Sun, 5 Oct 2014, 1:25am

My students,

I have gotten more than a few emails regarding the exam, so I thought I would
clear up some questions.  The email may appear long, but I think it is a quick
read, and I recommend you take the time to do so.

The exam will be conducted in two rooms, our classroom GSB 2.126 (for those
whose last names start with A to K) and PHR 2.110 (for those whose names start
with L to Z).  You will need your student ID card when you hand in your exam,
so please do not forget to bring it.

You do not have to buy any exam books.  You will be handed the exam, and you
will write all your answers on the exam itself, which you will turn in by the
end of the exam period.

The exam is closed book.  ...which often results in memorization, and
I absolutely do not want you to memorize.  My simple solution
is to invite you to bring into the exam three sheets of paper on which you
can write anything you would otherwise feel necessary to memorize.  The
sheets of paper can be as large as you want and the writing can be as tiny
as you want BUT a MAXIMUM of three sheets of paper.  One student asked me
why that is any different from simply bringing in his notebook.  It is, and
I will be happy to explain the difference and my rationale at some later date.
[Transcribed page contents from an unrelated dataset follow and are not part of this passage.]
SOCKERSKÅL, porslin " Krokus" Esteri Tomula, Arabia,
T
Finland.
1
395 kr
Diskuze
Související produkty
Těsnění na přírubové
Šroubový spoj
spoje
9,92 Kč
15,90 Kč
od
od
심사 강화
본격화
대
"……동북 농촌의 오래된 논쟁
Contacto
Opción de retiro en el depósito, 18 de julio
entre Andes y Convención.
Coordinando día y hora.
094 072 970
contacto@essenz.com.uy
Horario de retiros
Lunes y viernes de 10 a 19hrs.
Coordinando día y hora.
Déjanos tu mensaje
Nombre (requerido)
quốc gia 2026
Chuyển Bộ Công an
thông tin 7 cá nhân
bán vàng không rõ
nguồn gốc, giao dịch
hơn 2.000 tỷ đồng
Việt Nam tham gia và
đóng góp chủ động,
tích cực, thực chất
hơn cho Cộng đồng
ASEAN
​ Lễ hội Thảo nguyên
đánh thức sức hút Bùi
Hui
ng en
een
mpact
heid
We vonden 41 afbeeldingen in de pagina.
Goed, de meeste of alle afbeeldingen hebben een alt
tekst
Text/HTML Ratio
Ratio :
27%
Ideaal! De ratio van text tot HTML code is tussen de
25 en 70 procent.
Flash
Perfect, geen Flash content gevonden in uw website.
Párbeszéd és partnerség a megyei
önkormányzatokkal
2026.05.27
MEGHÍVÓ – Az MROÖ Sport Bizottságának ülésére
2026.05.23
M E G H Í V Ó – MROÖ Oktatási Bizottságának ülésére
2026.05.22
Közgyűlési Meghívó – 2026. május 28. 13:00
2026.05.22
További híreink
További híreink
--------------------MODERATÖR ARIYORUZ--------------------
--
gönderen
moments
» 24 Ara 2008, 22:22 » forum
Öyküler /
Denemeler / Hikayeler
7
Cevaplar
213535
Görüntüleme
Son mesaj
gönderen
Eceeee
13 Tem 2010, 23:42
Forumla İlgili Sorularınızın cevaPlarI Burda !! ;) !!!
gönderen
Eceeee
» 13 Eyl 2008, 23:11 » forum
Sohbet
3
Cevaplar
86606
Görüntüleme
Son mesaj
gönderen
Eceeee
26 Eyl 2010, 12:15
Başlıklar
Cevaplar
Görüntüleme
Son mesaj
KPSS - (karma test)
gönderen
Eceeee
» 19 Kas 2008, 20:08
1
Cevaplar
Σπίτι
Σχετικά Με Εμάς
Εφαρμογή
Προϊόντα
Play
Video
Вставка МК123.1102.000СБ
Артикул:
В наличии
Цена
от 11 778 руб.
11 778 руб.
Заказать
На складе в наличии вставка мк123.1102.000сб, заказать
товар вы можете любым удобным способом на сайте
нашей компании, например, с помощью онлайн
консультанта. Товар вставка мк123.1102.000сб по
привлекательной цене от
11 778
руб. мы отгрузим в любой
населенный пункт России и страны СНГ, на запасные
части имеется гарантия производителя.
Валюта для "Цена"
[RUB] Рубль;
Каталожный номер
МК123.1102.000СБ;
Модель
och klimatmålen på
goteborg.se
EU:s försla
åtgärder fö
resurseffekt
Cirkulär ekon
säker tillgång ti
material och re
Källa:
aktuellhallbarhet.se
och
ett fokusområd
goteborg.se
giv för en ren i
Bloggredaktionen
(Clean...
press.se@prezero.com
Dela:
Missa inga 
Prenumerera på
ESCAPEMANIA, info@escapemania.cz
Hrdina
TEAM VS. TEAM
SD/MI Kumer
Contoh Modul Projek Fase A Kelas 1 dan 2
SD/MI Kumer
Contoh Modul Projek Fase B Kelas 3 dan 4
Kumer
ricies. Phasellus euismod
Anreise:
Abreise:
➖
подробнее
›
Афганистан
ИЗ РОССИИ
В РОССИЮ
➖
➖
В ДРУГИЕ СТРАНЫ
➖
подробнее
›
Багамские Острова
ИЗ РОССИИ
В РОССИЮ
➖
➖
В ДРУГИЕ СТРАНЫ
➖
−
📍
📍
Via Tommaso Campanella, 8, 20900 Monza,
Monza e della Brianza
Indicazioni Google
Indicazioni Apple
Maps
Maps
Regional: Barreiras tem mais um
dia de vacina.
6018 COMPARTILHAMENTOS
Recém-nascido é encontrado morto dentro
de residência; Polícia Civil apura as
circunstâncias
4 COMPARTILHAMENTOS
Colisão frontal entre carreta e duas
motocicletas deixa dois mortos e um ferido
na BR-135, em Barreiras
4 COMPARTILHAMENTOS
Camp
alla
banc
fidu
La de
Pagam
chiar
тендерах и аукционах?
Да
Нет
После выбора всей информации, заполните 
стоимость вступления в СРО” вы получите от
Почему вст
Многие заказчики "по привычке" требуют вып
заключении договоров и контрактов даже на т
In fact, the only things allowed in the exam are the three sheets of paper,
the exam that you will receive and any pens/pencils you need for writing.
No cell phones, backpacks, calculators, etc.  If you do bring them to the
exam, please put your backpack at the front of the room, and put cell phones,
etc. either in your pocket (never to be taken out during the exam) or in your
backpack.  I do not like insisting on these *rules* but I insist on having
a level playing field for all of you, and providing opportunities for some
to destroy that level playing field is something I try very hard to avoid.
Violating these rules is considered cheating.

Now, some comments on some of the material of the course.

The single thread parallelism slides that I promised you.  They are now on
the course website.

The I/O material.  I have posted a handout I wrote for 460N the last time
I taught the course.  You will notice a few new things.  For example, I pointed
out the difference between a pending bus and a split-transaction bus.  A pending
bus is one in which the bus master ties up the bus throughout the transaction,
regardless how long it takes.  A split-transaction bus is one in which the
bus master recognizes that it will take time before the slave can supply all
the data, so once the master knows that the slave can start working on getting
that data, the master releases the bus so others can use it.  When the slave
is ready to supply the data and finish the transaction, it (the slave) becomes
the master and initiates the completion of the bus transaction.

Another item on the I/O handout.  You will notice that a controller that
does not want the bus forwards the BG signal until it gets SACK.  Unfortunately
that does not always work.  In class I showed the correct input signal to the
controller that caused it to stop forwarding the BG signal.  It was NOT(BGin)
and that input always works!  Why does SACK not always work?

Also, with I/O, I sent you all an email on September 24 containing
figures that I drew from my ascii terminal.  A few of you had trouble
reconstructing the figures from what appeared on your screen.  We have posted
that email in the Email archive after cutting and pasting the figures so they
now show up very readable.

Finally, the Intro lecture that was posted on August 28.  Some of you had
trouble getting it from the website.  That, too, has been fixed.

I think that should do it.  Good luck studying for the midterm.